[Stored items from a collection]
=-=-=

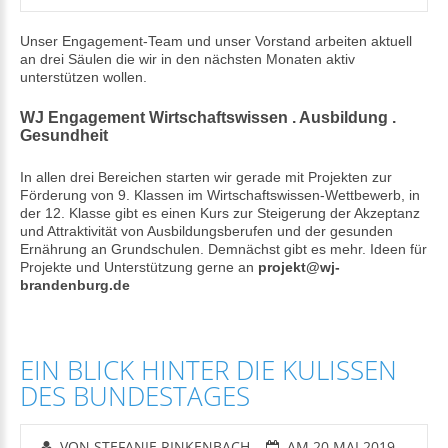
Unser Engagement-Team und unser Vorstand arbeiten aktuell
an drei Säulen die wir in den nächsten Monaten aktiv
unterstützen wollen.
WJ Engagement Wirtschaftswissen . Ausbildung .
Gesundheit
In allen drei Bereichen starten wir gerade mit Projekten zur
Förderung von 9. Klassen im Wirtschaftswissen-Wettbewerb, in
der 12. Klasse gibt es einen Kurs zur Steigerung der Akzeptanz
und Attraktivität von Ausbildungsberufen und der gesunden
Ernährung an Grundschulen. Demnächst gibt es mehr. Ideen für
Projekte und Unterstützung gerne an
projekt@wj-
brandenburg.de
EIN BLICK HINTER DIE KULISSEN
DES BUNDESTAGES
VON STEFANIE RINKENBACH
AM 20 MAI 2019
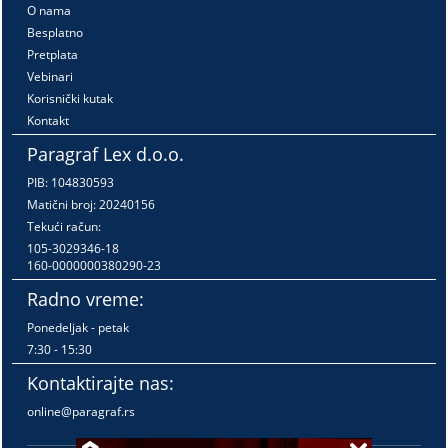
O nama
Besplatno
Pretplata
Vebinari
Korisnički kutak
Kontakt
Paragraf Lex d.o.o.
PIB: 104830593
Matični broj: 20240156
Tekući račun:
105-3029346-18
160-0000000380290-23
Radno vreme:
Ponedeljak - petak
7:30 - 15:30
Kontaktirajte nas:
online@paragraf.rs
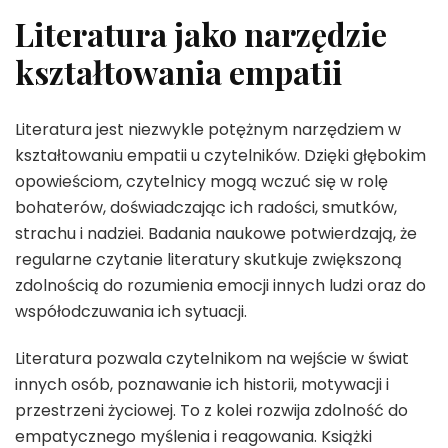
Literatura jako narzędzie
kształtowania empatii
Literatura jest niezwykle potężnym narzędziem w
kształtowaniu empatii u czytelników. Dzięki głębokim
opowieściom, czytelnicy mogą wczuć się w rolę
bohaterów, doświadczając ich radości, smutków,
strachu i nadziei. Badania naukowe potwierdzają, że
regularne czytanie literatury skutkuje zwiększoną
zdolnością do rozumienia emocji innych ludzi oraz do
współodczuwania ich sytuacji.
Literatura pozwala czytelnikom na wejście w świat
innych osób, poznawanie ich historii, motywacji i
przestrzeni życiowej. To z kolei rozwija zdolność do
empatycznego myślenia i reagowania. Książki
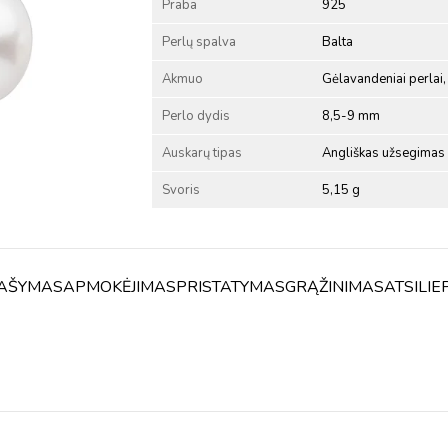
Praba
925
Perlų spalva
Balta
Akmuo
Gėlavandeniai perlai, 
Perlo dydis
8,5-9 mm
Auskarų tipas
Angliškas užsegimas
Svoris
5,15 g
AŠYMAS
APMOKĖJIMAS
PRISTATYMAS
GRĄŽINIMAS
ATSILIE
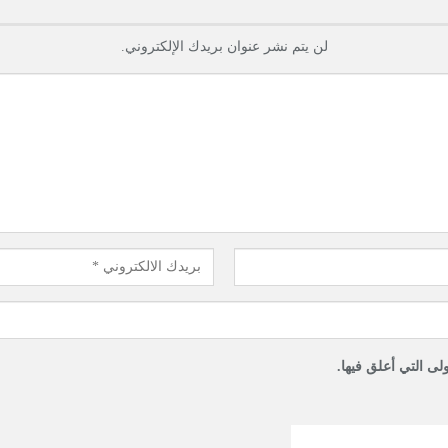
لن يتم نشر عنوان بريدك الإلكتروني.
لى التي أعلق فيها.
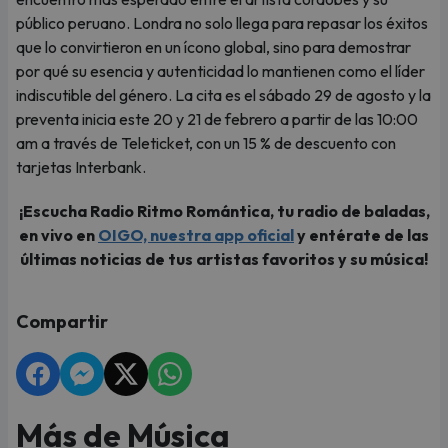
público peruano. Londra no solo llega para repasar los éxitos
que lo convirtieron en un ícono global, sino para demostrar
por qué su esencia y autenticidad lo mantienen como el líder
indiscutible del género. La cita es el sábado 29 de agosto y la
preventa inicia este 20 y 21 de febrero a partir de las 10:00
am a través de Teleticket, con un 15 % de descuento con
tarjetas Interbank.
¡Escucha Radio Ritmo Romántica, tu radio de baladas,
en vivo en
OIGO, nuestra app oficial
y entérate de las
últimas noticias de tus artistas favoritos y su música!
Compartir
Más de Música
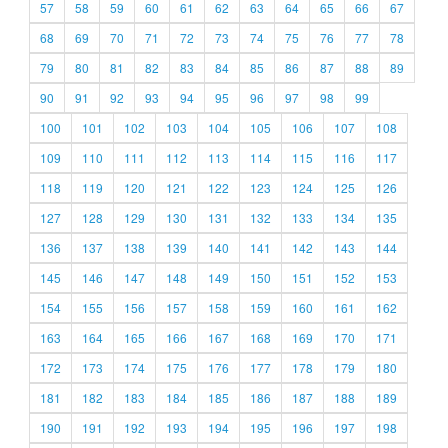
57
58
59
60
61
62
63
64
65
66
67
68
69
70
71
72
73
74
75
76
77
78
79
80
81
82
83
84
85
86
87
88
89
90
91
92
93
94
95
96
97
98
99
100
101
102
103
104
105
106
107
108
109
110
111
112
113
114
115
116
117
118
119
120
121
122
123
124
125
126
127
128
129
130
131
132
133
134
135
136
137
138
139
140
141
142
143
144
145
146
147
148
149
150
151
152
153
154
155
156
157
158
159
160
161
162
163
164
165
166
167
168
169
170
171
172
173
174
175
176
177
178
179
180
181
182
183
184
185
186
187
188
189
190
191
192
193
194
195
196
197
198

=-=-=

## [What the task asks]
Keep only those lines of the records that hold "Literatura", and return them.

## [Solution for this problem]
Literatura jako narzędzie
Literatura jest niezwykle potężnym narzędziem w
Literatura pozwala czytelnikom na wejście w świat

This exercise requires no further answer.